# [The task]
Take the entries below and print only the lines from the one with "Browse our comprehensive" through the one with "And with 1,000+", exactly as they stand, both ends included.

# [Excerpted records]

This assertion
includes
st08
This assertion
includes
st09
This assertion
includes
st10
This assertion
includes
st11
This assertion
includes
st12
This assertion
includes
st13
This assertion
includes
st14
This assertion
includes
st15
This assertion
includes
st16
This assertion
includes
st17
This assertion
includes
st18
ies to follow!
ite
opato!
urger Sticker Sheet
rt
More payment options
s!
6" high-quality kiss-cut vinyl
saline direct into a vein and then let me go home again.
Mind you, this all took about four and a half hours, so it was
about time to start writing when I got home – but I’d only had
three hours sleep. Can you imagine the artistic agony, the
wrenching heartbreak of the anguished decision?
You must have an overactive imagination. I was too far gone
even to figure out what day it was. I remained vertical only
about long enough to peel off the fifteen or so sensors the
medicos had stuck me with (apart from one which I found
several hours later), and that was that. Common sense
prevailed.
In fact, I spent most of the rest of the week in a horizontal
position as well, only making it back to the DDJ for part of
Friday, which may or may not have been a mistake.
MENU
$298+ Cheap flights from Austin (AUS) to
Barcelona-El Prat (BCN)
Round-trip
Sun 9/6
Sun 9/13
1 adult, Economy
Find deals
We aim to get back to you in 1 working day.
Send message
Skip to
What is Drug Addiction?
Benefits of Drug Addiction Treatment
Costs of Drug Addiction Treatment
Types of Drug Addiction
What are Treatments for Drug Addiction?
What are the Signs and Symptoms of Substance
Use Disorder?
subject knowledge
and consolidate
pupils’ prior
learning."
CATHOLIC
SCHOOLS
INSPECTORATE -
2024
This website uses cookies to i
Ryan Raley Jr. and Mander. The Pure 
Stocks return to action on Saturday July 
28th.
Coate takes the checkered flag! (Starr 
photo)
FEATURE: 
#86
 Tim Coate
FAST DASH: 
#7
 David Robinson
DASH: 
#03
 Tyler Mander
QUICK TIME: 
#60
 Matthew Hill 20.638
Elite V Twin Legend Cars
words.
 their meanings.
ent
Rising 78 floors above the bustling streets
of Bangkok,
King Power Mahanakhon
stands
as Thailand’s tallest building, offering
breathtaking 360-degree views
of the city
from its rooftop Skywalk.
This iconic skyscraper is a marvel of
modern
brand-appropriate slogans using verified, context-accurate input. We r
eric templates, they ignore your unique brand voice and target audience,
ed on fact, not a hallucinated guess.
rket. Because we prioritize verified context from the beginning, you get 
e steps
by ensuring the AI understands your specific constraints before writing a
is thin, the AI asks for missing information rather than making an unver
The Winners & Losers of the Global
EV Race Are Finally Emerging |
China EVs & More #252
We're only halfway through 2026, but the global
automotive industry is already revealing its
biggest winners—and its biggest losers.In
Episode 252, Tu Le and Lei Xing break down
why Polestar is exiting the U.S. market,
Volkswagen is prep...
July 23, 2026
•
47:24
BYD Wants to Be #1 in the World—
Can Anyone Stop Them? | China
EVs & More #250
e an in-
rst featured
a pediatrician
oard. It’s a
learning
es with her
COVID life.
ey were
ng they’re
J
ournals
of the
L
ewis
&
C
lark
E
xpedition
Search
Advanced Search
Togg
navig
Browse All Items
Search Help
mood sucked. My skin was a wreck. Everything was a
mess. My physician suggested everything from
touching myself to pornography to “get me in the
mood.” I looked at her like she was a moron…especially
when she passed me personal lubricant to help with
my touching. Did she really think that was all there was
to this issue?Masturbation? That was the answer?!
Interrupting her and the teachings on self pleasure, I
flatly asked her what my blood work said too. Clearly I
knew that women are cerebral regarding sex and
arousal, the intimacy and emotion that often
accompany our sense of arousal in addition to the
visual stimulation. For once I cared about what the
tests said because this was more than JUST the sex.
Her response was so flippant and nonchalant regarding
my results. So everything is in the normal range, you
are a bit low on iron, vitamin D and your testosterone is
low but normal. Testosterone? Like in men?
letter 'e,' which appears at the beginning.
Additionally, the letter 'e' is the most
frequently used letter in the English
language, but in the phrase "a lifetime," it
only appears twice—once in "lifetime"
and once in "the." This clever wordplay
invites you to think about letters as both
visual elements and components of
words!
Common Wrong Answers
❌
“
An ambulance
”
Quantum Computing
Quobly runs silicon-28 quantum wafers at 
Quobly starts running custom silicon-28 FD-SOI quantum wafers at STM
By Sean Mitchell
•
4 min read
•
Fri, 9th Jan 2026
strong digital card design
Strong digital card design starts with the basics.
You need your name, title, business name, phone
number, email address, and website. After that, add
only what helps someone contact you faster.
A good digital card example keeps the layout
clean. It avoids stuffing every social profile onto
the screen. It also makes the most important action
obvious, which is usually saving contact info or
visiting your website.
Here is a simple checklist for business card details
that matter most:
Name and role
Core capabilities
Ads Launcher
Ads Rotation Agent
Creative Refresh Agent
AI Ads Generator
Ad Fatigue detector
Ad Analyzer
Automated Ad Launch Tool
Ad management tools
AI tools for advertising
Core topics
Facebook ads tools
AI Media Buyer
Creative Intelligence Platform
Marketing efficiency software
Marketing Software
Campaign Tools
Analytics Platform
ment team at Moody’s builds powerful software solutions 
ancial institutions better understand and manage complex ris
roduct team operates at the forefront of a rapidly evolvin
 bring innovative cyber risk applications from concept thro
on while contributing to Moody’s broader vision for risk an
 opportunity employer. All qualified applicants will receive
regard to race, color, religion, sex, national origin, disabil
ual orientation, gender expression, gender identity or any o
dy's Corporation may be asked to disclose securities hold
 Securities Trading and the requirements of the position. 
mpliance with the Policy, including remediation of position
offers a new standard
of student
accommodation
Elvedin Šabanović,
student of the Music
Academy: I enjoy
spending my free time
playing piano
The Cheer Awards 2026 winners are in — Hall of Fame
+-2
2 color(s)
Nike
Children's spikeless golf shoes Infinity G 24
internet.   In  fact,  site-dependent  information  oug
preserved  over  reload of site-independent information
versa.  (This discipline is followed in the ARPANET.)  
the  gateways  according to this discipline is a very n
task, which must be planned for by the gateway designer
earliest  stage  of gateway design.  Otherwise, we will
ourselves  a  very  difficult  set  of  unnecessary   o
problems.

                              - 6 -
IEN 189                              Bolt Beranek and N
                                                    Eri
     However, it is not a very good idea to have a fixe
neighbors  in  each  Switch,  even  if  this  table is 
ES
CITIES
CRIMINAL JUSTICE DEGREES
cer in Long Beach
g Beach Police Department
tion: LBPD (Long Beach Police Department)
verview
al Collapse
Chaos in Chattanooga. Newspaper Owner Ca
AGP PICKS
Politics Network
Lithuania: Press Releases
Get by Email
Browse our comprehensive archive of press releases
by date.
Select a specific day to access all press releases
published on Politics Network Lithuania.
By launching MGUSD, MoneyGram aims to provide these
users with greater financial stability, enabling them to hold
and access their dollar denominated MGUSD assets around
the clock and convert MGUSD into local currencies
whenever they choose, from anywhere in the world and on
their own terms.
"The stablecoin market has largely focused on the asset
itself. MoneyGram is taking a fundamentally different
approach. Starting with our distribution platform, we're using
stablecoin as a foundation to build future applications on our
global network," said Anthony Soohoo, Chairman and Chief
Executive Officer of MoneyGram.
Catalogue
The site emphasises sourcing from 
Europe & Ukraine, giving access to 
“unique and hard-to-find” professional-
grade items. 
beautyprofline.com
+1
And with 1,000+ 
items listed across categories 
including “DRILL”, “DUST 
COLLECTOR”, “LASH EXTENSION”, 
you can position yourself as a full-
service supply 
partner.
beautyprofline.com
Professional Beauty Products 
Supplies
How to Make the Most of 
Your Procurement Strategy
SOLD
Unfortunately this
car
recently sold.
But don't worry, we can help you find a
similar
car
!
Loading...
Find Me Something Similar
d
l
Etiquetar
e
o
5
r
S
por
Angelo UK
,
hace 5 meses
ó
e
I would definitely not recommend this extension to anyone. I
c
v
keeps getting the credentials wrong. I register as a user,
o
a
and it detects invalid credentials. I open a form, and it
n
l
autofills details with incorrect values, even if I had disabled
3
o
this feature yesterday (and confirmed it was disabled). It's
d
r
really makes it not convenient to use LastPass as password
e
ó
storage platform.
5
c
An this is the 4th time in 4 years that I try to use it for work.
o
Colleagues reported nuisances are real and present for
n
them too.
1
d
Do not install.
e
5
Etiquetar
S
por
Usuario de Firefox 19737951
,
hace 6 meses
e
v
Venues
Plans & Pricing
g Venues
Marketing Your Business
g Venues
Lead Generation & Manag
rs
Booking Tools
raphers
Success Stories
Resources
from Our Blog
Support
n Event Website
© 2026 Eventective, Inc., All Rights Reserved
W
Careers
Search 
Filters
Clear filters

# [Problem solution]
Browse our comprehensive archive of press releases
by date.
Select a specific day to access all press releases
published on Politics Network Lithuania.
By launching MGUSD, MoneyGram aims to provide these
users with greater financial stability, enabling them to hold
and access their dollar denominated MGUSD assets around
the clock and convert MGUSD into local currencies
whenever they choose, from anywhere in the world and on
their own terms.
"The stablecoin market has largely focused on the asset
itself. MoneyGram is taking a fundamentally different
approach. Starting with our distribution platform, we're using
stablecoin as a foundation to build future applications on our
global network," said Anthony Soohoo, Chairman and Chief
Executive Officer of MoneyGram.
Catalogue
The site emphasises sourcing from 
Europe & Ukraine, giving access to 
“unique and hard-to-find” professional-
grade items. 
beautyprofline.com
+1
And with 1,000+ 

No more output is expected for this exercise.